** Opening GIVEN DATA block **

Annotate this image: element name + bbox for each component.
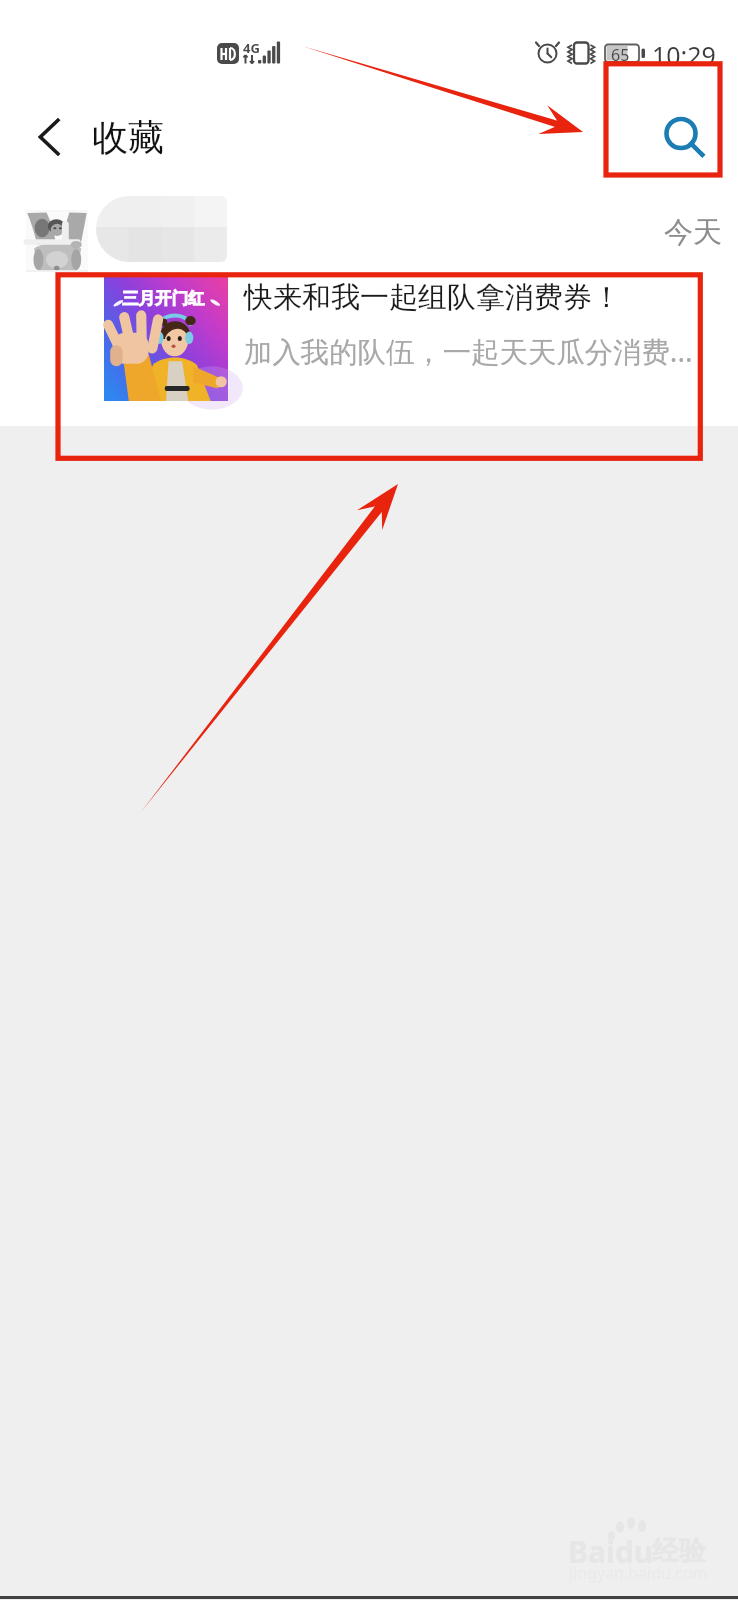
staticText: 收藏 — [92, 115, 164, 160]
staticText: 今天 — [664, 214, 722, 251]
button[interactable]: 三月开门红 — [0, 265, 738, 422]
button[interactable]: Back — [12, 92, 87, 182]
staticText: 10:29 — [652, 38, 716, 72]
staticText: 65 — [611, 44, 630, 66]
staticText: 加入我的队伍，一起天天瓜分消费... — [244, 332, 693, 371]
button[interactable]: Search — [637, 88, 731, 180]
button[interactable] — [0, 190, 738, 426]
staticText: 经验 — [652, 1534, 706, 1568]
staticText: 三月开门红 — [122, 288, 205, 309]
staticText: 4G — [243, 39, 260, 57]
staticText: 快来和我一起组队拿消费券！ — [244, 279, 621, 316]
staticText: Baidu — [568, 1531, 654, 1572]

** Closing GIVEN DATA block **

§ **WHAT YOU HAVE TO DO**:
The expected result is every line from the material above that includes "interactable".

§ **YOUR RESPONSE**:
button[interactable]: 三月开门红 — [0, 265, 738, 422]
button[interactable]: Back — [12, 92, 87, 182]
button[interactable]: Search — [637, 88, 731, 180]
button[interactable] — [0, 190, 738, 426]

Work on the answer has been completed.